Kontou Panagiota I, Braliou Georgia G, Dimou Niki L, Nikolopoulos Georgios, Bagos Pantelis G
Department of Computer Science and Biomedical Informatics, University of Thessaly, Papasiopoulou 2-4, 35131 Lamia, Greece.
International Agency for Research on Cancer, 69372 Lyon, France.
Diagnostics (Basel). 2020 May 19;10(5):319. doi: 10.3390/diagnostics10050319.
The emergence of Coronavirus disease 2019 (COVID-19) caused by SARS-CoV-2 made imperative the need for diagnostic tests that can identify the infection. Although Nucleic Acid Test (NAT) is considered to be the gold standard, serological tests based on antibodies could be very helpful. However, individual studies are usually inconclusive, thus, a comparison of different tests is needed. We performed a systematic review and meta-analysis in PubMed, medRxiv and bioRxiv. We used the bivariate method for meta-analysis of diagnostic tests pooling sensitivities and specificities. We evaluated IgM and IgG tests based on Enzyme-linked immunosorbent assay (ELISA), Chemiluminescence Enzyme Immunoassays (CLIA), Fluorescence Immunoassays (FIA), and the Lateral Flow Immunoassays (LFIA). We identified 38 studies containing data from 7848 individuals. Tests using the S antigen are more sensitive than N antigen-based tests. IgG tests perform better compared to IgM ones and show better sensitivity when the samples were taken longer after the onset of symptoms. Moreover, a combined IgG/IgM test seems to be a better choice in terms of sensitivity than measuring either antibody alone. All methods yield high specificity with some of them (ELISA and LFIA) reaching levels around 99%. ELISA- and CLIA-based methods perform better in terms of sensitivity (90%-94%) followed by LFIA and FIA with sensitivities ranging from 80% to 89%. ELISA tests could be a safer choice at this stage of the pandemic. LFIA tests are more attractive for large seroprevalence studies but show lower sensitivity, and this should be taken into account when designing and performing seroprevalence studies.

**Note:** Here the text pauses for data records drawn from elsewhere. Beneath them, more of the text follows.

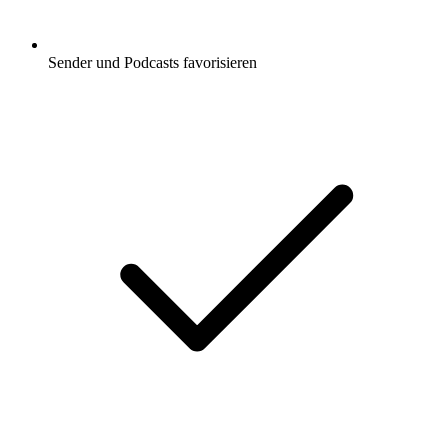
Sender und Podcasts favorisieren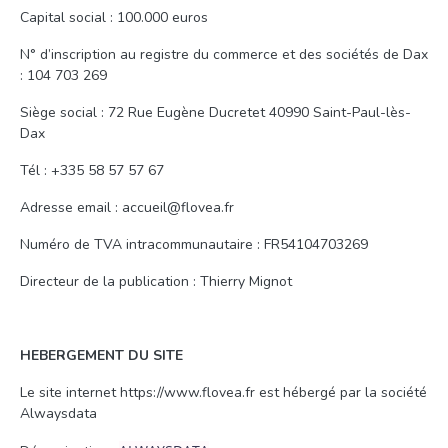
Capital social : 100.000 euros
N° d’inscription au registre du commerce et des sociétés de Dax
: 104 703 269
Siège social : 72 Rue Eugène Ducretet 40990 Saint-Paul-lès-
Dax
Tél : +335 58 57 57 67
Adresse email : accueil@flovea.fr
Numéro de TVA intracommunautaire : FR54104703269
Directeur de la publication : Thierry Mignot
HEBERGEMENT DU SITE
Le site internet https://www.flovea.fr est hébergé par la société
Alwaysdata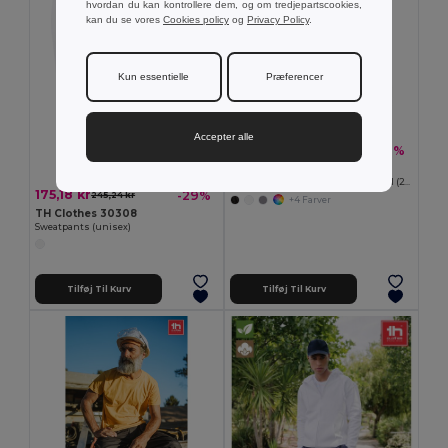
hvordan du kan kontrollere dem, og om tredjepartscookies,
kan du se vores
Cookies policy
og
Privacy Policy
.
Kun essentielle
Præferencer
Accepter alle
128,48 kr
-32%
188,42 kr
Velilla 36115
Bermudashorts i multi-pocket twill (200 g/m²), i bomuld (35 %) og polyester (65 %)
175,18 kr
-29%
245,24 kr
+4 Farver
TH Clothes 30308
Sweatpants (unisex)
Tilføj Til Kurv
Tilføj Til Kurv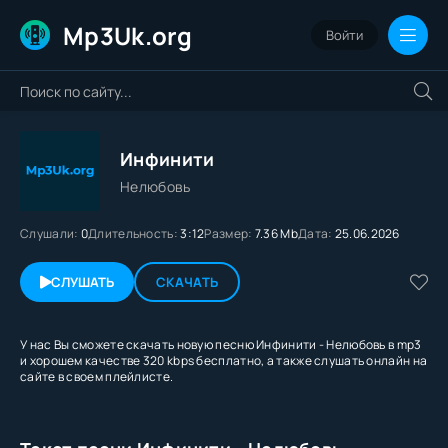
Mp3Uk.org
Войти
Инфинити
Нелюбовь
Слушали:
0
Длительность:
3:12
Размер:
7.36 Mb
Дата:
25.06.2026
СЛУШАТЬ
СКАЧАТЬ
У нас Вы сможете скачать новую песню Инфинити - Нелюбовь в mp3
и хорошем качестве 320 kbps бесплатно, а также слушать онлайн на
сайте в своем плейлисте.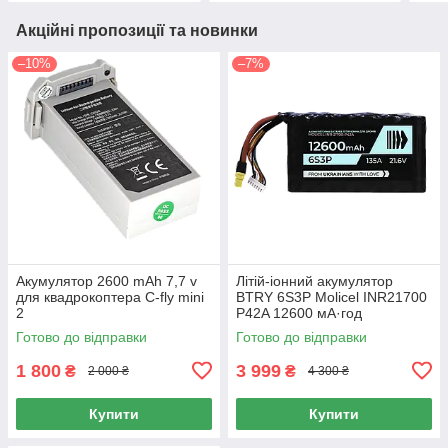
Акційні пропозиції та новинки
–10%
–7%
Акумулятор 2600 mAh 7,7 v
Літій-іонний акумулятор
для квадрокоптера C-fly mini
BTRY 6S3P Molicel INR21700
2
P42A 12600 мА·год
Готово до відправки
Готово до відправки
1 800
3 999
₴
₴
2 000 ₴
4 300 ₴
Купити
Купити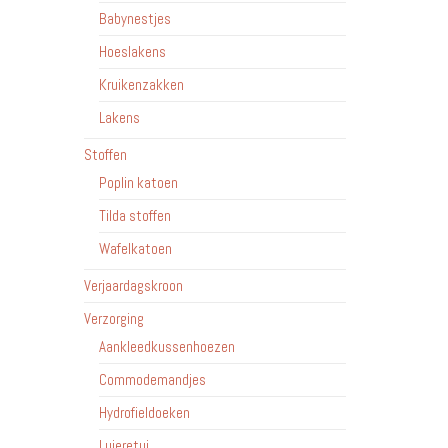
Babynestjes
Hoeslakens
Kruikenzakken
Lakens
Stoffen
Poplin katoen
Tilda stoffen
Wafelkatoen
Verjaardagskroon
Verzorging
Aankleedkussenhoezen
Commodemandjes
Hydrofieldoeken
Luieretui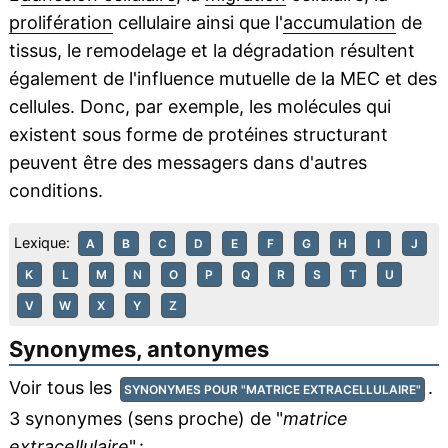
prolifération
cellulaire ainsi que l'
accumulation
de
tissus, le remodelage et la dégradation résultent
également de l'influence mutuelle de la MEC et des
cellules. Donc, par exemple, les molécules qui
existent sous forme de protéines structurant
peuvent être des messagers dans d'autres
conditions.
Lexique:
A
B
C
D
E
F
G
H
I
J
K
L
M
N
O
P
Q
R
S
T
U
V
W
X
Y
Z
Synonymes, antonymes
Voir tous les
.
SYNONYMES POUR "MATRICE EXTRACELLULAIRE"
3 synonymes (sens proche) de "
matrice
extracellulaire
" :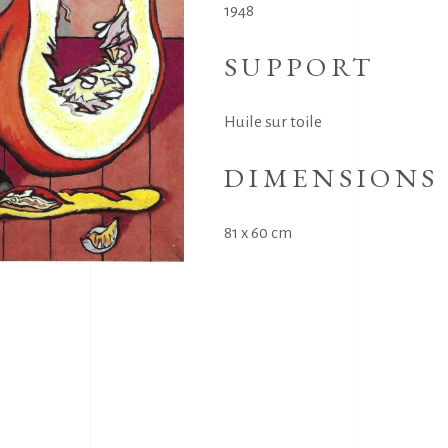
1948
SUPPORT
Huile sur toile
DIMENSIONS
81 x 60 cm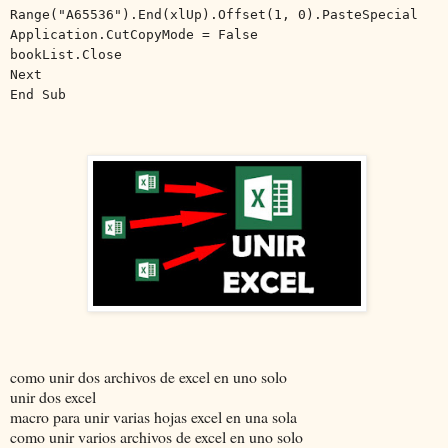
Range("A65536").End(xlUp).Offset(1, 0).PasteSpecial
Application.CutCopyMode = False
bookList.Close
Next
End Sub
como unir dos archivos de excel en uno solo
unir dos excel
macro para unir varias hojas excel en una sola
como unir varios archivos de excel en uno solo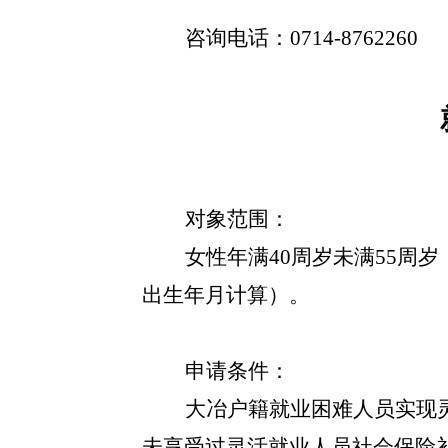
咨询电话：0714-8762260
对象范围：
女性年满40周岁未满55周
出生年月计算）。
申请条件：
大冶户籍就业困难人员实现
未享受过灵活就业人员社会保险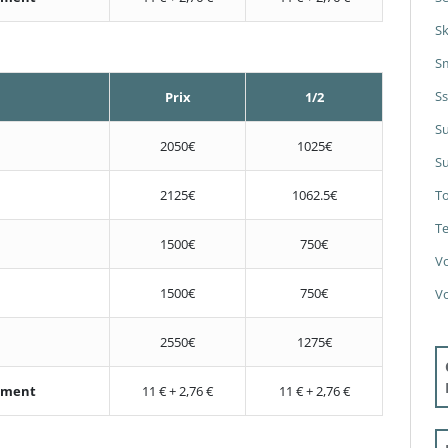
S
S
S
Prix
1/2
S
2050€
1025€
Su
2125€
1062.5€
T
Te
1500€
750€
V
1500€
750€
V
2550€
1275€
nement
11 € + 2,76 €
11 € + 2,76 €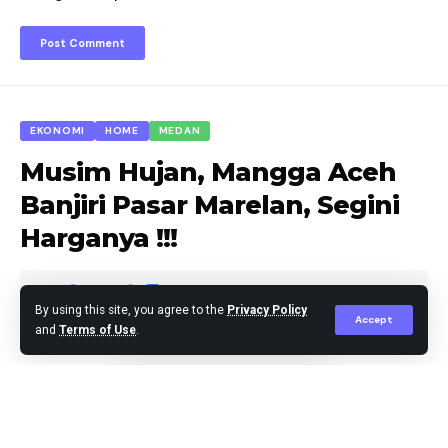
EKONOMI
HOME
MEDAN
Musim Hujan, Mangga Aceh
Banjiri Pasar Marelan, Segini
Harganya !!!
By using this site, you agree to the
Privacy Policy
Accept
and
Terms of Use
.
Agus Leo
Published October 10, 2025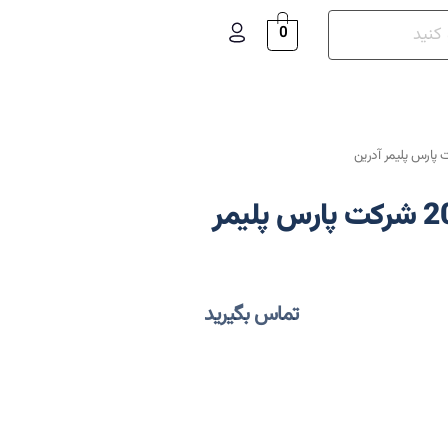
0
داکت برق ساده سایز 20*20 شرکت پارس پلیمر
تماس بگیرید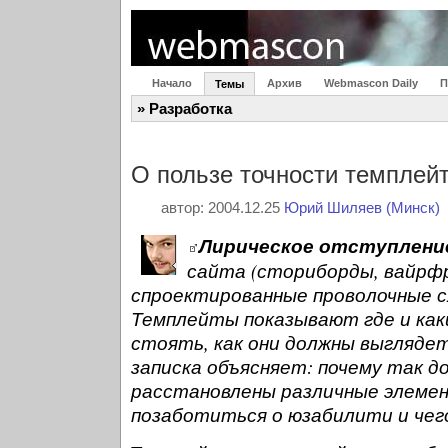
Начало
Архив
Webmascon Daily
П
Темы
» Разработка
О пользе точности темплей
автор: 2004.12.25
Юрий Шиляев (Минск)
Лирическое отступлени
сайта (сториборды, вайрфр
спроектированные проволочные 
Темплейты показывают где и ка
стоять, как они должны выгляде
записка объясняет: почему так 
расстановлены различные элемен
позаботиться о юзабилити и чег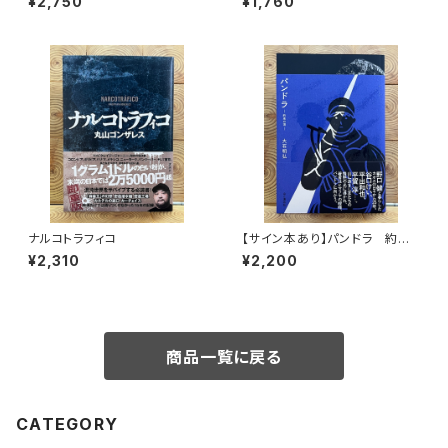
¥2,750
¥1,760
ナルコトラフィコ
【サイン本あり】パンドラ 約束
の頂
¥2,310
¥2,200
商品一覧に戻る
CATEGORY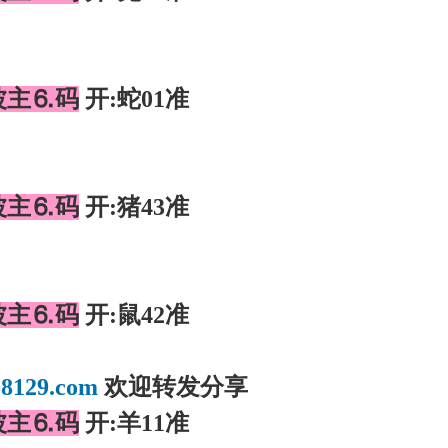
】
波主⒍码
开:蛇01准
】
波主⒍码
开:猪43准
】
波主⒍码
开:鼠42准
】
8129.com
欢迎转发分享
波主⒍码
开:羊11准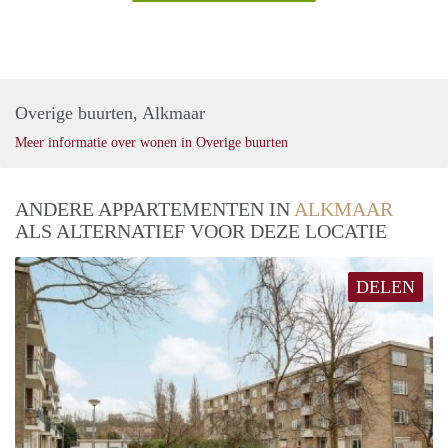
Overige buurten, Alkmaar
Meer informatie over wonen in Overige buurten
ANDERE APPARTEMENTEN IN
ALKMAAR
ALS ALTERNATIEF VOOR DEZE LOCATIE
DELEN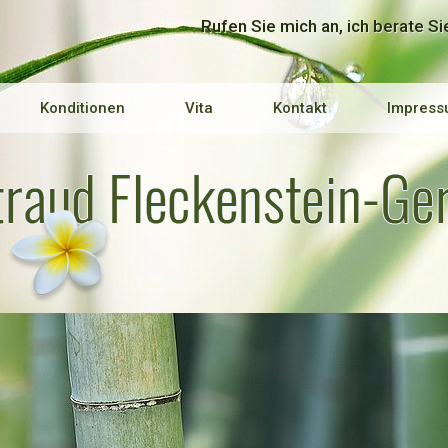
Rufen Sie mich an, ich berate Si
Konditionen
Vita
Kontakt
Impress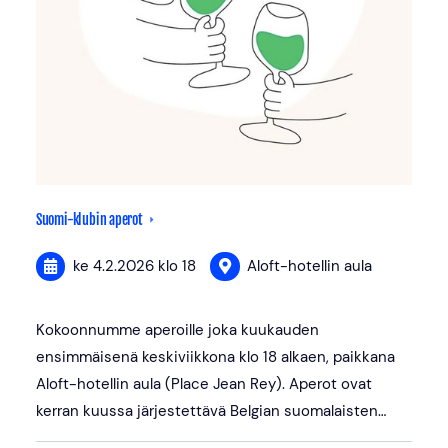
Suomi-klubin aperot
ke 4.2.2026
klo 18
Aloft-hotellin aula
Kokoonnumme aperoille joka kuukauden
ensimmäisenä keskiviikkona klo 18 alkaen, paikkana
Aloft-hotellin aula (Place Jean Rey). Aperot ovat
kerran kuussa järjestettävä Belgian suomalaisten…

由严重急性呼吸综合征冠状病毒 2 型(SARS-CoV-2)引起的 2019 冠状病毒病(COVID-19)的出现,使得开发能够识别该感染的诊断检测方法变得至关重要。尽管核酸检测(NAT)被认为是金标准,但基于抗体的血清学检测可能会非常有帮助。然而,个别研究通常没有定论,因此,需要对不同检测方法进行比较。我们在 PubMed、medRxiv 和 bioRxiv 上进行了系统评价和荟萃分析。我们使用双变量方法对诊断检测的敏感性和特异性进行荟萃分析。我们评估了基于酶联免疫吸附测定(ELISA)、化学发光酶免疫测定(CLIA)、荧光免疫测定(FIA)和侧向流动免疫测定(LFIA)的 IgM 和 IgG 检测。我们确定了 38 项研究,其中包含来自 7848 名个体的数据。使用 S 抗原的检测比基于 N 抗原的检测更敏感。与 IgM 检测相比,IgG 检测表现更好,并且在症状出现后较长时间采集样本时显示出更高的敏感性。此外,就敏感性而言,联合 IgG/IgM 检测似乎比单独检测任一抗体是更好的选择。所有方法都具有较高的特异性,其中一些方法(ELISA 和 LFIA)的特异性达到了约 99%。基于 ELISA 和 CLIA 的方法在敏感性方面表现更好(90%-94%),其次是 LFIA 和 FIA,敏感性范围为 80%至 89%。在疫情的这个阶段,ELISA 检测可能是更安全的选择。LFIA 检测对于大型血清流行率研究更具吸引力,但敏感性较低,在设计和进行血清流行率研究时应考虑到这一点。